(Records from a data collection)

________________________________________

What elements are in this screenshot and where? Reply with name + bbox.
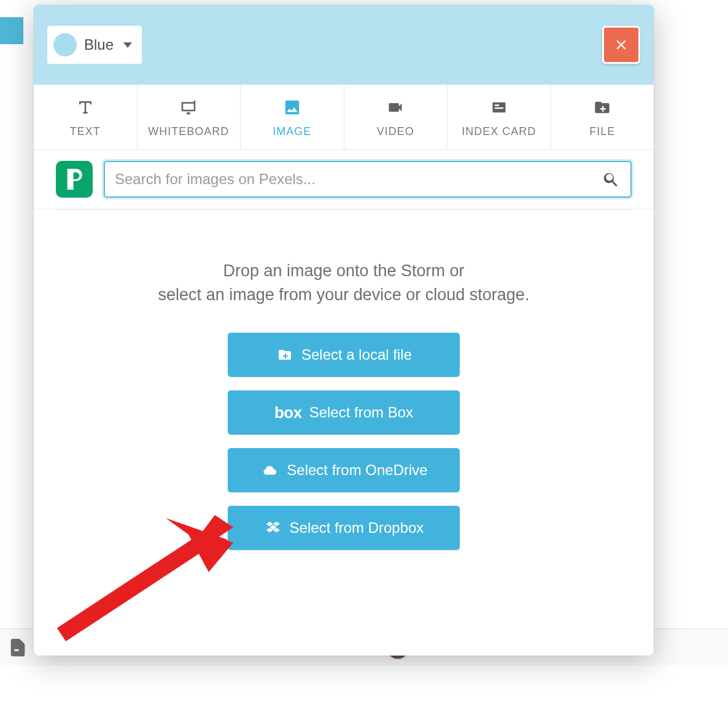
background-top-strip [0, 17, 23, 44]
select-local-file-button[interactable]: Select a local file [228, 333, 460, 377]
whiteboard-icon [177, 98, 199, 117]
select-box-button[interactable]: box Select from Box [228, 390, 460, 435]
tab-whiteboard[interactable]: WHITEBOARD [137, 85, 241, 149]
pexels-badge[interactable] [56, 161, 93, 198]
video-icon [384, 98, 406, 117]
tab-indexcard[interactable]: INDEX CARD [447, 85, 551, 149]
close-icon [613, 37, 629, 53]
button-label: Select from OneDrive [287, 462, 427, 479]
button-label: Select from Dropbox [290, 519, 424, 536]
color-swatch-blue [53, 33, 77, 56]
instruction-line-2: select an image from your device or clou… [158, 283, 530, 307]
search-input[interactable] [115, 171, 602, 188]
color-label: Blue [84, 36, 114, 53]
tab-label: WHITEBOARD [148, 125, 229, 138]
button-label: Select from Box [309, 404, 413, 421]
close-button[interactable] [602, 26, 640, 64]
image-icon [281, 98, 303, 117]
source-buttons: Select a local file box Select from Box … [228, 333, 460, 550]
search-box[interactable] [104, 161, 632, 198]
modal-header: Blue [34, 5, 654, 85]
add-content-modal: Blue TEXT WHITEBOARD IMAGE [34, 5, 654, 656]
tab-file[interactable]: FILE [551, 85, 654, 149]
tab-label: VIDEO [377, 125, 414, 138]
search-icon [602, 170, 621, 188]
file-icon [591, 98, 613, 117]
tab-image[interactable]: IMAGE [241, 85, 344, 149]
select-dropbox-button[interactable]: Select from Dropbox [228, 506, 460, 550]
indexcard-icon [488, 98, 510, 117]
instructions-text: Drop an image onto the Storm or select a… [158, 259, 530, 307]
tab-text[interactable]: TEXT [34, 85, 137, 149]
chevron-down-icon [123, 42, 132, 48]
tab-label: TEXT [70, 125, 101, 138]
select-onedrive-button[interactable]: Select from OneDrive [228, 448, 460, 492]
tab-video[interactable]: VIDEO [344, 85, 448, 149]
content-type-tabs: TEXT WHITEBOARD IMAGE VIDEO INDEX CARD [34, 85, 654, 150]
pexels-icon [64, 167, 85, 192]
document-icon[interactable] [7, 637, 28, 658]
tab-label: IMAGE [273, 125, 311, 138]
tab-label: INDEX CARD [462, 125, 536, 138]
content-area: Drop an image onto the Storm or select a… [34, 210, 654, 656]
tab-label: FILE [589, 125, 615, 138]
color-picker[interactable]: Blue [47, 26, 142, 64]
text-icon [74, 98, 96, 117]
cloud-icon [260, 463, 279, 477]
instruction-line-1: Drop an image onto the Storm or [158, 259, 530, 283]
folder-plus-icon [276, 347, 294, 362]
search-row [34, 150, 654, 209]
button-label: Select a local file [301, 346, 412, 363]
dropbox-icon [264, 520, 282, 536]
box-logo-text: box [274, 403, 302, 422]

________________________________________

[Assignment]
Show every line of the data in which the word "color" appears.

[Solution for this exercise]
color-swatch-blue [53, 33, 77, 56]
color-label: Blue [84, 36, 114, 53]
color-picker[interactable]: Blue [47, 26, 142, 64]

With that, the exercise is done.